___ Source material ___

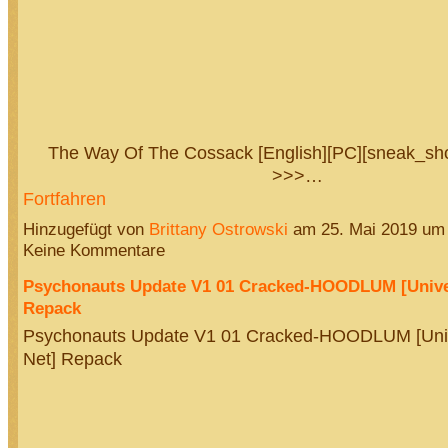
The Way Of The Cossack [English][PC][sneak_sho
>>>…
Fortfahren
Hinzugefügt von
Brittany Ostrowski
am 25. Mai 2019 um
Keine Kommentare
Psychonauts Update V1 01 Cracked-HOODLUM [Unive
Repack
Psychonauts Update V1 01 Cracked-HOODLUM [Uni
Net] Repack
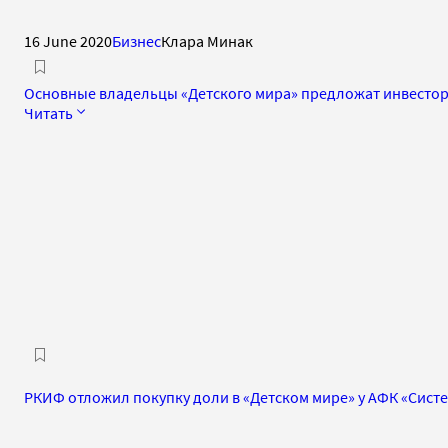
16 June 2020
Бизнес
Клара Минак
Основные владельцы «Детского мира» предложат инвестор
Читать
РКИФ отложил покупку доли в «Детском мире» у АФК «Сист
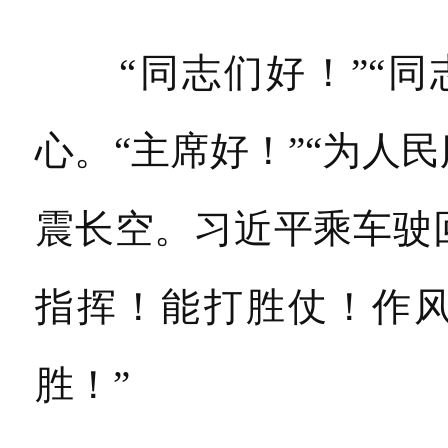
“同志们好！”“同
心。“主席好！”“为人
震长空。习近平乘车驶
指挥！能打胜仗！作风
胜！”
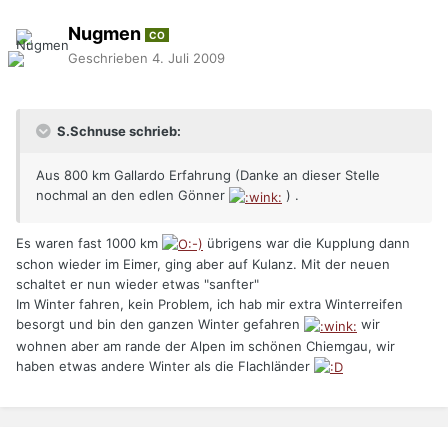
Nugmen
CO
Geschrieben
4. Juli 2009
S.Schnuse schrieb:
Aus 800 km Gallardo Erfahrung (Danke an dieser Stelle
nochmal an den edlen Gönner
) .
Es waren fast 1000 km
übrigens war die Kupplung dann
schon wieder im Eimer, ging aber auf Kulanz. Mit der neuen
schaltet er nun wieder etwas "sanfter"
Im Winter fahren, kein Problem, ich hab mir extra Winterreifen
besorgt und bin den ganzen Winter gefahren
wir
wohnen aber am rande der Alpen im schönen Chiemgau, wir
haben etwas andere Winter als die Flachländer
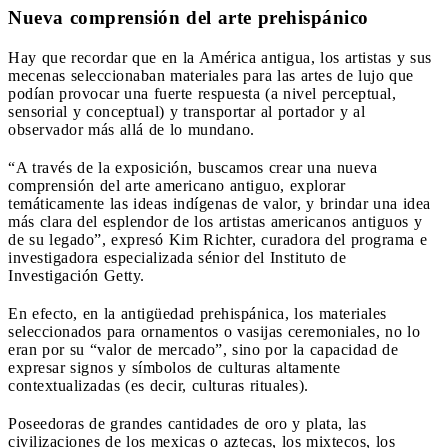
Nueva comprensión del arte prehispánico
Hay que recordar que en la América antigua, los artistas y sus
mecenas seleccionaban materiales para las artes de lujo que
podían provocar una fuerte respuesta (a nivel perceptual,
sensorial y conceptual) y transportar al portador y al
observador más allá de lo mundano.
“A través de la exposición, buscamos crear una nueva
comprensión del arte americano antiguo, explorar
temáticamente las ideas indígenas de valor, y brindar una idea
más clara del esplendor de los artistas americanos antiguos y
de su legado”, expresó Kim Richter, curadora del programa e
investigadora especializada sénior del Instituto de
Investigación Getty.
En efecto, en la antigüedad prehispánica, los materiales
seleccionados para ornamentos o vasijas ceremoniales, no lo
eran por su “valor de mercado”, sino por la capacidad de
expresar signos y símbolos de culturas altamente
contextualizadas (es decir, culturas rituales).
Poseedoras de grandes cantidades de oro y plata, las
civilizaciones de los mexicas o aztecas, los mixtecos, los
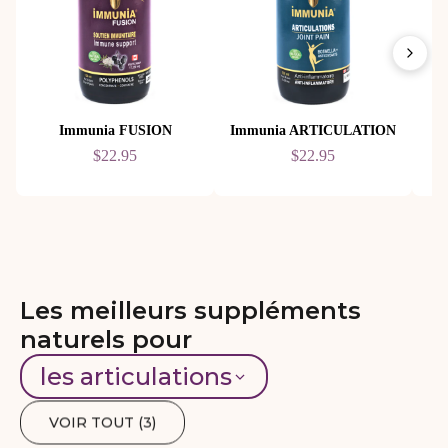
Immunia FUSION
Immunia ARTICULATION
$22.95
$22.95
Les meilleurs suppléments
naturels pour
les articulations
VOIR TOUT (
3
)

___

▸ **Required work**:
Look above for the line holding "Es waren fast 1000 km". Print it and every line after it, exactly, through the line holding "wohnen aber am".

▸ **Response to this task**:
Es waren fast 1000 km
übrigens war die Kupplung dann
schon wieder im Eimer, ging aber auf Kulanz. Mit der neuen
schaltet er nun wieder etwas "sanfter"
Im Winter fahren, kein Problem, ich hab mir extra Winterreifen
besorgt und bin den ganzen Winter gefahren
wir
wohnen aber am rande der Alpen im schönen Chiemgau, wir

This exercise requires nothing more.